*** Exercise materials

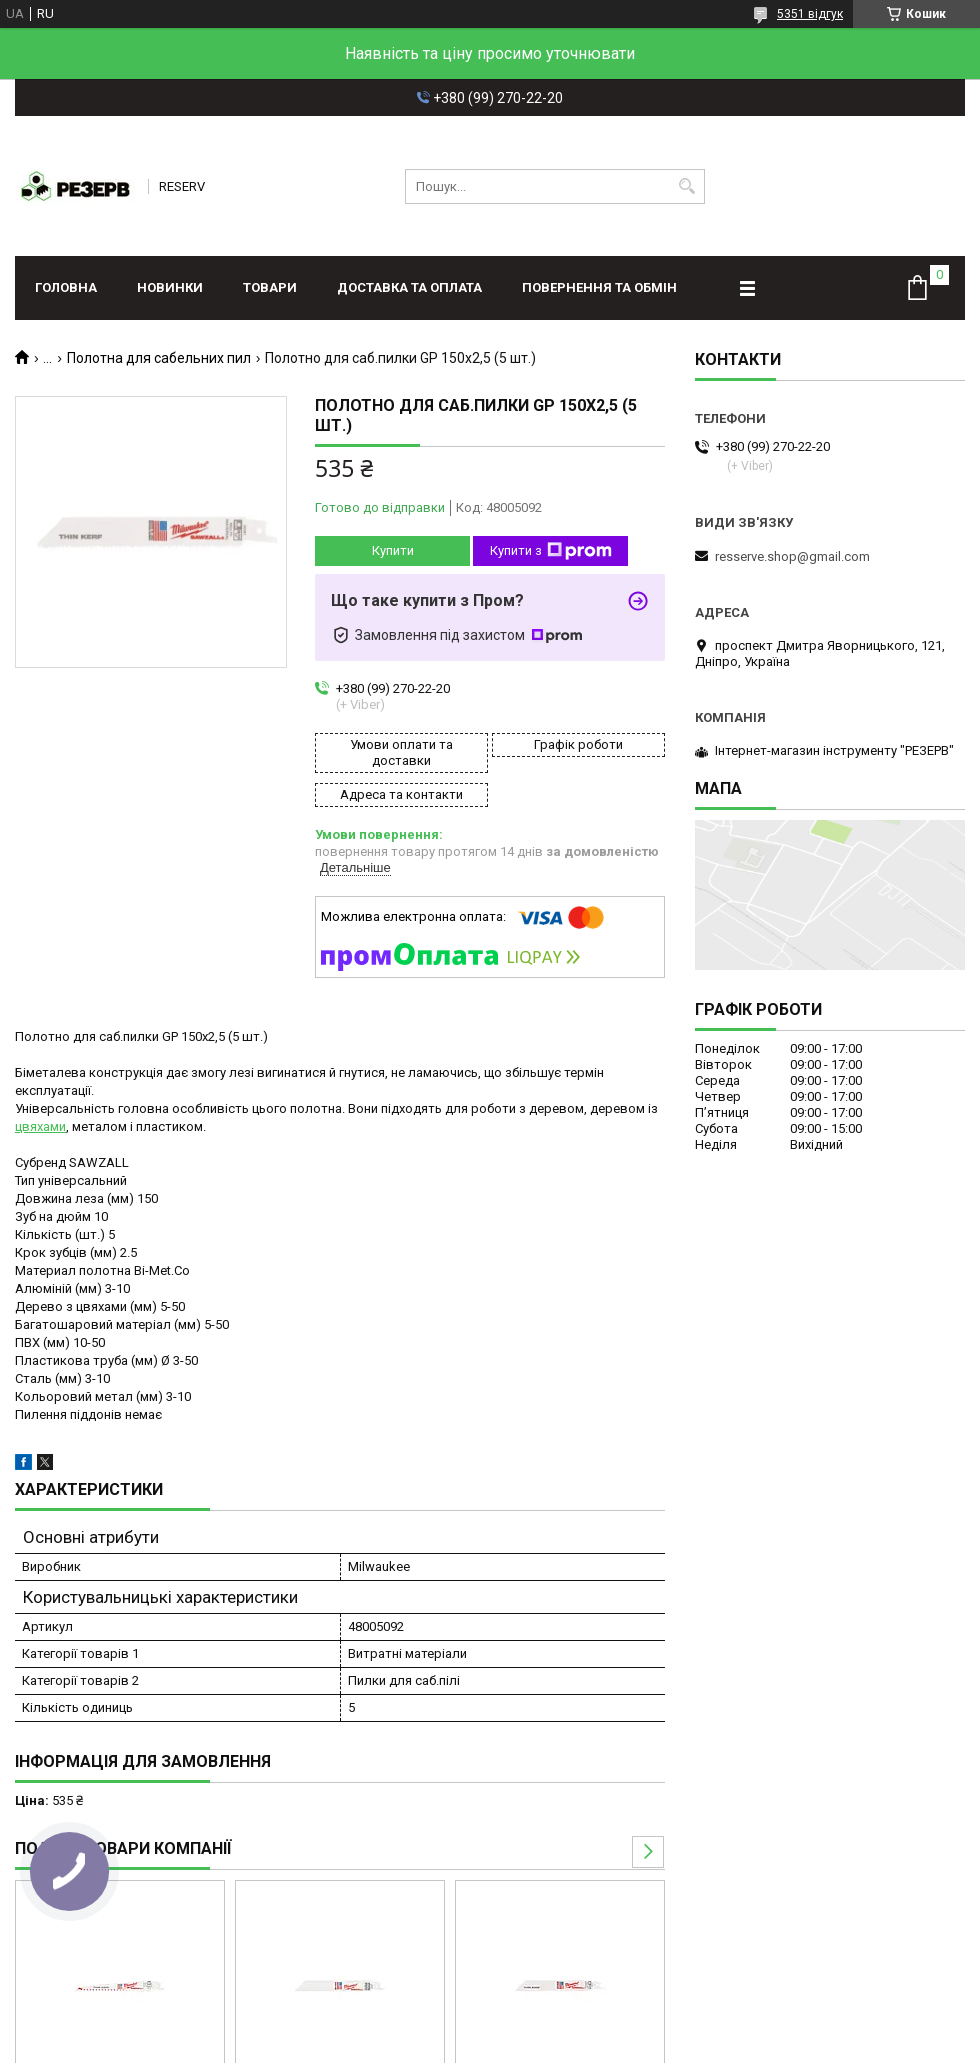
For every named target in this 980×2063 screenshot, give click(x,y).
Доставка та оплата (409, 287)
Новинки (170, 287)
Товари (270, 287)
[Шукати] (687, 186)
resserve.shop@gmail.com (792, 556)
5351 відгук (810, 14)
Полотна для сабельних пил (159, 358)
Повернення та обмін (599, 287)
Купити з (551, 551)
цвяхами (40, 1126)
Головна (66, 287)
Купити (393, 550)
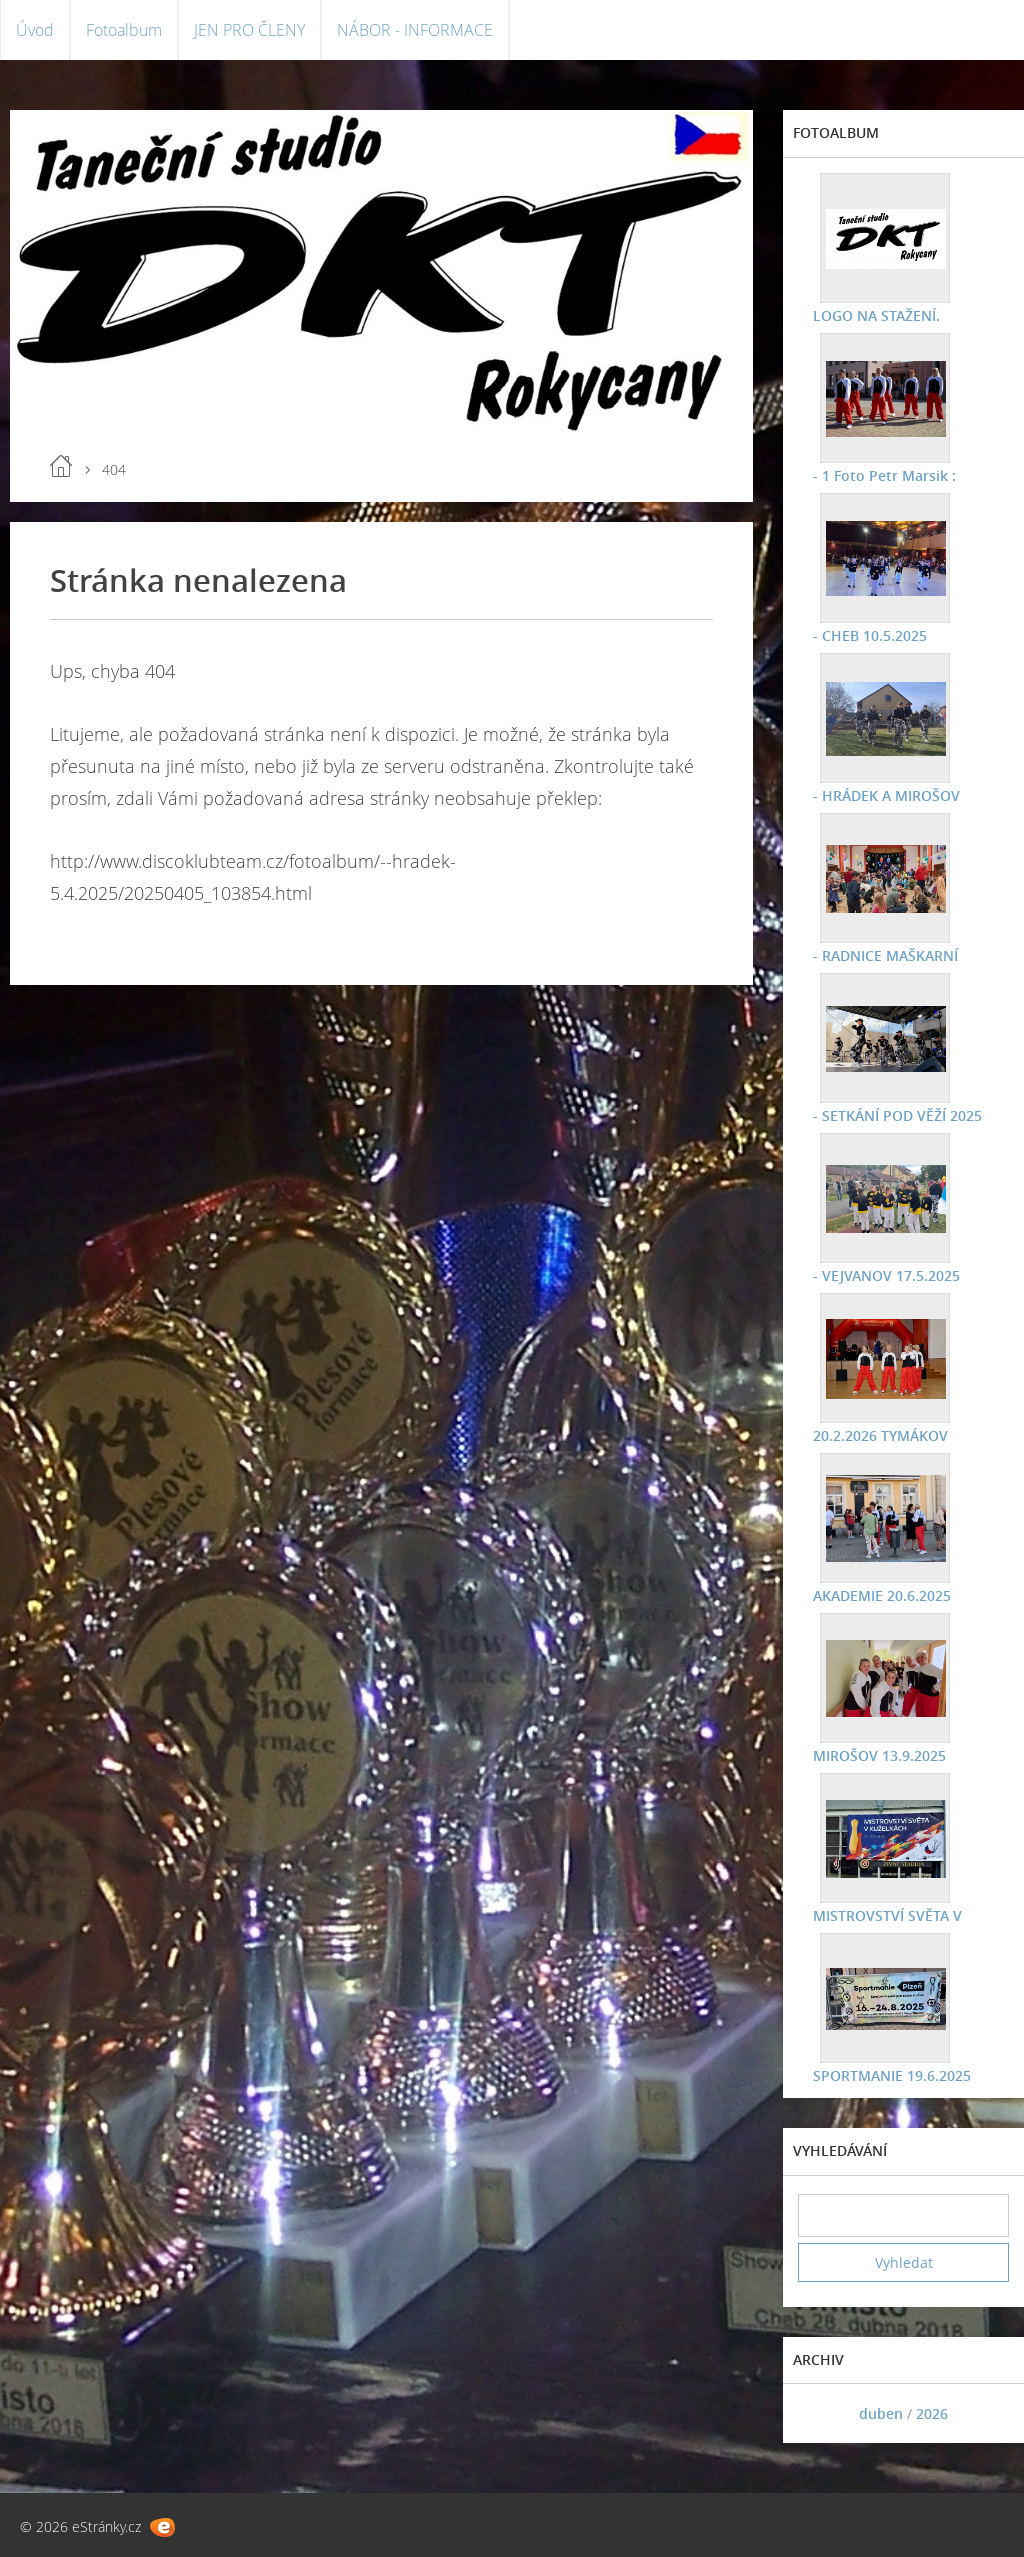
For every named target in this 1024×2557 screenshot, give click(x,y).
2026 (932, 2413)
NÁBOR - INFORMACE (415, 30)
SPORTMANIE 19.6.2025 (892, 2075)
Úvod (35, 30)
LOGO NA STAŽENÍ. (876, 315)
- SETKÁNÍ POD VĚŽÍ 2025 (897, 1115)
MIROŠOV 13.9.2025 (879, 1755)
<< (820, 2413)
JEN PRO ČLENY (249, 30)
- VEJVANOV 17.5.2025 (886, 1275)
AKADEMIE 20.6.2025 (882, 1595)
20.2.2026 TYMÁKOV (880, 1435)
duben (881, 2413)
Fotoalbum (124, 30)
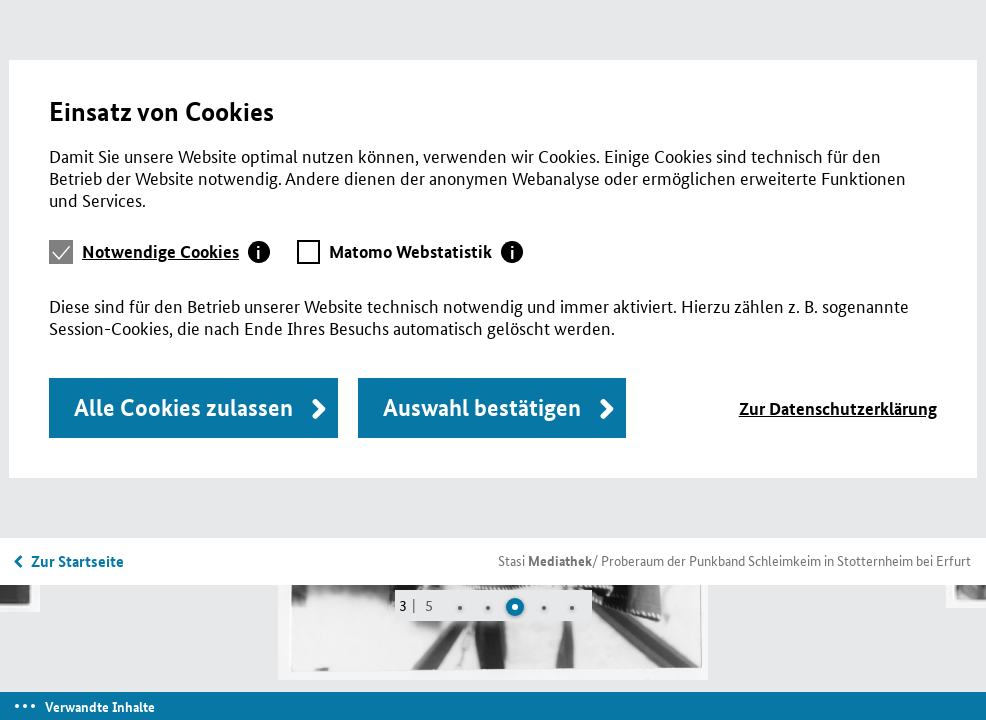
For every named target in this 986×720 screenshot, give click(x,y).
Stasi (545, 560)
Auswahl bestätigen (482, 407)
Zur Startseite (77, 561)
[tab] (176, 252)
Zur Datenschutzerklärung (838, 408)
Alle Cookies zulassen (183, 407)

******

Please reproduce, word for word, every line from the first line of the records above through the line containing "Купити (393, 550)", and leave out the pictures.

For every named target in this 980×2063 screenshot, give click(x,y).
Доставка та оплата (409, 287)
Новинки (170, 287)
Товари (270, 287)
[Шукати] (687, 186)
resserve.shop@gmail.com (792, 556)
5351 відгук (810, 14)
Полотна для сабельних пил (159, 358)
Повернення та обмін (599, 287)
Купити з (551, 551)
цвяхами (40, 1126)
Головна (66, 287)
Купити (393, 550)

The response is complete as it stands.